### Exercise:
Extract each line from the entries below that has the string "教学管理" in it.

------------------------------------------------------------------------

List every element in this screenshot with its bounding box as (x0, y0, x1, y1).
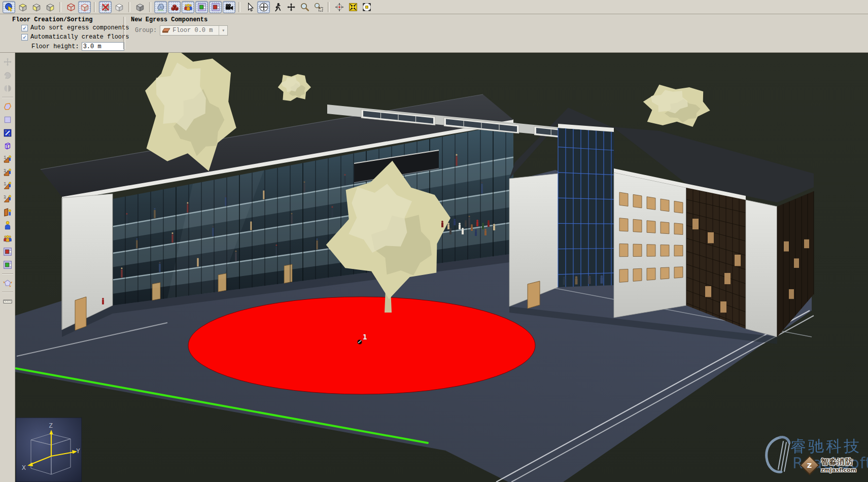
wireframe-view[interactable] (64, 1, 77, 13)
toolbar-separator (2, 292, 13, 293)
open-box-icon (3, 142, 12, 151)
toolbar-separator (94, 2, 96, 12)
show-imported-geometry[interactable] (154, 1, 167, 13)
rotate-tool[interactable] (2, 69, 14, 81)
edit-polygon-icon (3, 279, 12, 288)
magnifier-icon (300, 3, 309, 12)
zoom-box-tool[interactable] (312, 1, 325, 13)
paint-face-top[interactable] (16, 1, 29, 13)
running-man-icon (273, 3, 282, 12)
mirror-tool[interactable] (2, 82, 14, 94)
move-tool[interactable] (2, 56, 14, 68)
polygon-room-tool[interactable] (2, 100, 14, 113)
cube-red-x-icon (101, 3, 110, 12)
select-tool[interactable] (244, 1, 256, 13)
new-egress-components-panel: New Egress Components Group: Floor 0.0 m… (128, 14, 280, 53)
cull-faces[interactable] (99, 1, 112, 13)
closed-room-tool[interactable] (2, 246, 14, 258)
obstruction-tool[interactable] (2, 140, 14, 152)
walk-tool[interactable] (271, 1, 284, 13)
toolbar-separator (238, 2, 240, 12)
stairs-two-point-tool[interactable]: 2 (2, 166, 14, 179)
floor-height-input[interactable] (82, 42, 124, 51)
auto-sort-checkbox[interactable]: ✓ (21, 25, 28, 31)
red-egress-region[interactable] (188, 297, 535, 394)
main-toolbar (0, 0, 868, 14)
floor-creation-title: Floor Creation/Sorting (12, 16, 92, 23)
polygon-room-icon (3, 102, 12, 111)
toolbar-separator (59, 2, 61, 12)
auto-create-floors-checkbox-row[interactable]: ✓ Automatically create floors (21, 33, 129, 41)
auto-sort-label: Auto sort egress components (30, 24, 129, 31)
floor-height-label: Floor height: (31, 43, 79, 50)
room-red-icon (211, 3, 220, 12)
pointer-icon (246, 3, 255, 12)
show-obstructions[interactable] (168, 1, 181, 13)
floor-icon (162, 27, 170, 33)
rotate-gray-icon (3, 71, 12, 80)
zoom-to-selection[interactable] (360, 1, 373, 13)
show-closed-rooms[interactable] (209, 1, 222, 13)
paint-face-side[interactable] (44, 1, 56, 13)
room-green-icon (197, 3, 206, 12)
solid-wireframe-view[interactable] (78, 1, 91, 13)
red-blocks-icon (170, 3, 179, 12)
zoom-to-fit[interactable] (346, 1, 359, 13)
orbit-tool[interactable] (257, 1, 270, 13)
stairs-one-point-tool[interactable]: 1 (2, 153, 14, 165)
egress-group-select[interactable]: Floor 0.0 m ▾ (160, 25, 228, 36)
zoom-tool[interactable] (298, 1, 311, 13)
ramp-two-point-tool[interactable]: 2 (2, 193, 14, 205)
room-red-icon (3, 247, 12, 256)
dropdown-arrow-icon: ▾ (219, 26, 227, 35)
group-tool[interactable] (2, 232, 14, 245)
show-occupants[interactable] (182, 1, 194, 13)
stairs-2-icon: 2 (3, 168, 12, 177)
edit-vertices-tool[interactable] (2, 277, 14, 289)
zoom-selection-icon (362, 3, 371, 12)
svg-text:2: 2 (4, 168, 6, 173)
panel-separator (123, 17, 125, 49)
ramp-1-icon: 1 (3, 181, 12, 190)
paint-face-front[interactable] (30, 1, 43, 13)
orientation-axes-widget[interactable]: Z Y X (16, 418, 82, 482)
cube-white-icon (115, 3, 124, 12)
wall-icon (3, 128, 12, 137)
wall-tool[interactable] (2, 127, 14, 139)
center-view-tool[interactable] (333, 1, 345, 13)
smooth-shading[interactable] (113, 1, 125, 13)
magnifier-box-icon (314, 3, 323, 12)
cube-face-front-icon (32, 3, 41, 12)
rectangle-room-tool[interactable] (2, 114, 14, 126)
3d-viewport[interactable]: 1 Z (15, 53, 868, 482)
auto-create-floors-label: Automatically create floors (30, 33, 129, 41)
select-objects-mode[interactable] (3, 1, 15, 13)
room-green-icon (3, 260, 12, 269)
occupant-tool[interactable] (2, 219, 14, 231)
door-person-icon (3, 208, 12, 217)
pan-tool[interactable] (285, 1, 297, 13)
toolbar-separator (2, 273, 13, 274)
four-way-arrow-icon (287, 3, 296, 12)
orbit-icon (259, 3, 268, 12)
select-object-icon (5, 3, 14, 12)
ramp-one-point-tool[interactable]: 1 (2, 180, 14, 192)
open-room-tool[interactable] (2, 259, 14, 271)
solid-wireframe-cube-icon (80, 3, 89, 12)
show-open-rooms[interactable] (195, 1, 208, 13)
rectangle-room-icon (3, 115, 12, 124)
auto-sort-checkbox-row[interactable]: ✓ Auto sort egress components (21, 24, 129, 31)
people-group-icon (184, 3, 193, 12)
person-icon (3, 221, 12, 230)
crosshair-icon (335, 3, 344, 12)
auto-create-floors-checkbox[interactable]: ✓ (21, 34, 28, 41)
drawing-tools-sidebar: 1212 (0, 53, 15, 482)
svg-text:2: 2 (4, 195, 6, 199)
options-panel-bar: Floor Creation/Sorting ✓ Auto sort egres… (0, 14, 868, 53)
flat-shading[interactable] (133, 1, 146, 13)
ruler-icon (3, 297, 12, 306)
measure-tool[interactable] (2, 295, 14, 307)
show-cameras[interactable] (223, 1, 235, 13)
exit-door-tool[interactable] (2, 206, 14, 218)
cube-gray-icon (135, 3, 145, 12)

------------------------------------------------------------------------

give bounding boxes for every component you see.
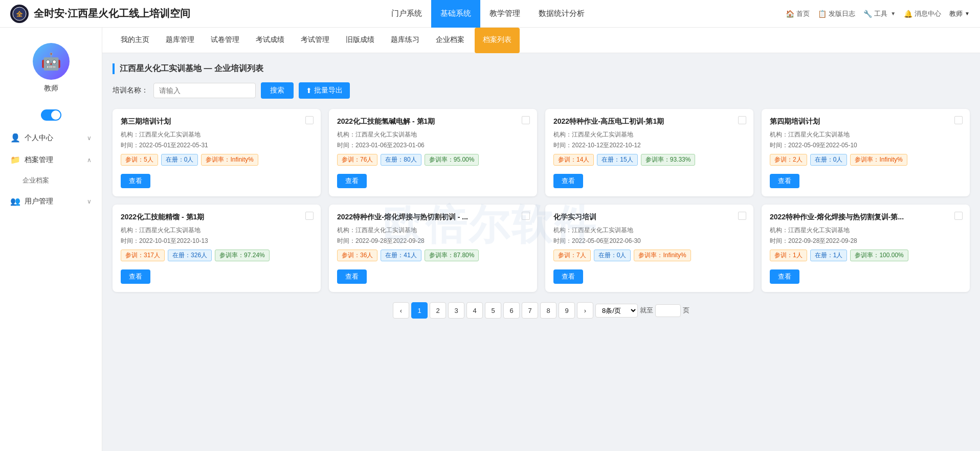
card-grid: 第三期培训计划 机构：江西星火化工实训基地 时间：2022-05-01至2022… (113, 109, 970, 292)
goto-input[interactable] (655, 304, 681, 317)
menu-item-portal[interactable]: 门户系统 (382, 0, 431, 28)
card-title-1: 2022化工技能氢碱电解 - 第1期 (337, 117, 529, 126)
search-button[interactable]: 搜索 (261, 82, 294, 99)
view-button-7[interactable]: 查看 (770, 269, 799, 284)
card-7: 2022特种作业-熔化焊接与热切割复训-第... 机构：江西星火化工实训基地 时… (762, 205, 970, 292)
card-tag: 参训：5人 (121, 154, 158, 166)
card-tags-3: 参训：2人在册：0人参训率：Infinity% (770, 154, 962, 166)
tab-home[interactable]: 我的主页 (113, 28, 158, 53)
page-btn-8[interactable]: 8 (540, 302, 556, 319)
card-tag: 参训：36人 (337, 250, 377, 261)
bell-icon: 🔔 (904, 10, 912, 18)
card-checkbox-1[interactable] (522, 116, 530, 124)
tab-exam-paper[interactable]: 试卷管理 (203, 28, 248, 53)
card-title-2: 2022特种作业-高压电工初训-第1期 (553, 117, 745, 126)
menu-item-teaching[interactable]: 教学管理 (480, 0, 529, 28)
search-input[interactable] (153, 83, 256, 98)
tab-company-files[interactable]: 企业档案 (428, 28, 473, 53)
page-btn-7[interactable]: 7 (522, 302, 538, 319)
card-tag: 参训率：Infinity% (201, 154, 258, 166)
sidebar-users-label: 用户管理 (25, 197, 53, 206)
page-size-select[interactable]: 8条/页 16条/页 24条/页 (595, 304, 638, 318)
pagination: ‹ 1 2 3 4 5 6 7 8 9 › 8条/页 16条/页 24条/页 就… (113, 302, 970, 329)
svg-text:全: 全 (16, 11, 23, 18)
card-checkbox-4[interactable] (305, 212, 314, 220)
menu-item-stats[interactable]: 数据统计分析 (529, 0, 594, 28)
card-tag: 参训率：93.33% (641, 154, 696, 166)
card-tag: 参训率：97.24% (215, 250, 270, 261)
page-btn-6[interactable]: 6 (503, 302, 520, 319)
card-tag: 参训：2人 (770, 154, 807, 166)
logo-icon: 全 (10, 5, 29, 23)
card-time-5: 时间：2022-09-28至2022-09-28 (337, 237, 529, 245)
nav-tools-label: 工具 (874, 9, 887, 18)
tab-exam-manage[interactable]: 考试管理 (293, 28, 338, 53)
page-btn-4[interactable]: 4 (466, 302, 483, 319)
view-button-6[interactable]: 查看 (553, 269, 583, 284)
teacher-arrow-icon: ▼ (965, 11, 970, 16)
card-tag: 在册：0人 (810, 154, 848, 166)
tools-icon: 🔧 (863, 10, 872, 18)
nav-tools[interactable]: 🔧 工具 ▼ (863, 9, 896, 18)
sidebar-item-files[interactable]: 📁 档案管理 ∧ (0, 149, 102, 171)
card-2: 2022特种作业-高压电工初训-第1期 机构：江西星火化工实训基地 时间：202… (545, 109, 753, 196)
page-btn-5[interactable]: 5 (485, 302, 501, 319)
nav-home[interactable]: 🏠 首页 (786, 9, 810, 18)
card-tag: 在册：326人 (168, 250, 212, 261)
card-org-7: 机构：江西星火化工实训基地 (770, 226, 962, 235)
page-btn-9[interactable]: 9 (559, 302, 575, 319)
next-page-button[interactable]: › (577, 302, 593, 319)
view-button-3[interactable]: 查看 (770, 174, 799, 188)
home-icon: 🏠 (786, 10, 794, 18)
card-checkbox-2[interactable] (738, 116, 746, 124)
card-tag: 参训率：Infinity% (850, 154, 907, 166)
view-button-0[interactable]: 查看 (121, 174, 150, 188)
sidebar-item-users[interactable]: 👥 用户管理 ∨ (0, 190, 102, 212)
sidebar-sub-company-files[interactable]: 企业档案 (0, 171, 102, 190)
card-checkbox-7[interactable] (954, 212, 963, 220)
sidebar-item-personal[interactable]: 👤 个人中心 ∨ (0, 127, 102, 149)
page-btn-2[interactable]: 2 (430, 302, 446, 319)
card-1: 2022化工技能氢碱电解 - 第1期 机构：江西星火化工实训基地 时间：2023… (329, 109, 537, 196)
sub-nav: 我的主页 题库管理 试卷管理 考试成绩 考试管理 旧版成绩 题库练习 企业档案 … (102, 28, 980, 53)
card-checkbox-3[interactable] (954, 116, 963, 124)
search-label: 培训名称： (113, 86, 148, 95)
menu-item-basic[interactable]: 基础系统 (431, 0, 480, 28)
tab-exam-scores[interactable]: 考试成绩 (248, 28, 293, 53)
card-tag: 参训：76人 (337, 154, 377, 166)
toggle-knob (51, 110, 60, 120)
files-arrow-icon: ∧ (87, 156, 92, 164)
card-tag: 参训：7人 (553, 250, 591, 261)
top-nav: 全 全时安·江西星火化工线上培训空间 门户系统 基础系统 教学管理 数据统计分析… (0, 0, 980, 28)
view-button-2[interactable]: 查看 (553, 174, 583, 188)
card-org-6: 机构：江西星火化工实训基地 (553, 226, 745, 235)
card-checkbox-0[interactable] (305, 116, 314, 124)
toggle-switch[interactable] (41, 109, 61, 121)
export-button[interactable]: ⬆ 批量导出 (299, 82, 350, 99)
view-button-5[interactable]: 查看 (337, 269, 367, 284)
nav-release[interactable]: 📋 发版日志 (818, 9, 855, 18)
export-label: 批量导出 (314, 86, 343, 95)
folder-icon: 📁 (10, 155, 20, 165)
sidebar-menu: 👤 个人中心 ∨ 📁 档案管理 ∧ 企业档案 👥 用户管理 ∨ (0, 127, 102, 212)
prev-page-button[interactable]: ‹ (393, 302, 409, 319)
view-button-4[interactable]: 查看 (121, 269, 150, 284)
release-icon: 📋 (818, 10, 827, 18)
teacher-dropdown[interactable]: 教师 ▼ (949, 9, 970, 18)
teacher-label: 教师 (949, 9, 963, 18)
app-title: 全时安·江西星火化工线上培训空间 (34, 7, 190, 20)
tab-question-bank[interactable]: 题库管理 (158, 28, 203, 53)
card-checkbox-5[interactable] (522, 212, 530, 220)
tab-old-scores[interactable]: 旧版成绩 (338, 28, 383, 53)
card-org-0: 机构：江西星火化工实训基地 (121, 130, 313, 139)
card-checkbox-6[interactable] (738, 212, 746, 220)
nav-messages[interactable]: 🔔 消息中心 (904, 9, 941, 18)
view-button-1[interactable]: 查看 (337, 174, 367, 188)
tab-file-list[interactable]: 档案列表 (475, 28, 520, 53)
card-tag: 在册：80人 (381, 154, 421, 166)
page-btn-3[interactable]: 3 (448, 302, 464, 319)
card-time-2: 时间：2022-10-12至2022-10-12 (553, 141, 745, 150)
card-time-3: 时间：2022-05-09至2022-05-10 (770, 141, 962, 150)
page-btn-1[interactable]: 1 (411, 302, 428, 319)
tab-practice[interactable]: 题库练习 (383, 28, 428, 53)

------------------------------------------------------------------------

### Solution:
menu-item-teaching[interactable]: 教学管理 (480, 0, 529, 28)
top-nav: 全 全时安·江西星火化工线上培训空间 门户系统 基础系统 教学管理 数据统计分析… (0, 0, 980, 28)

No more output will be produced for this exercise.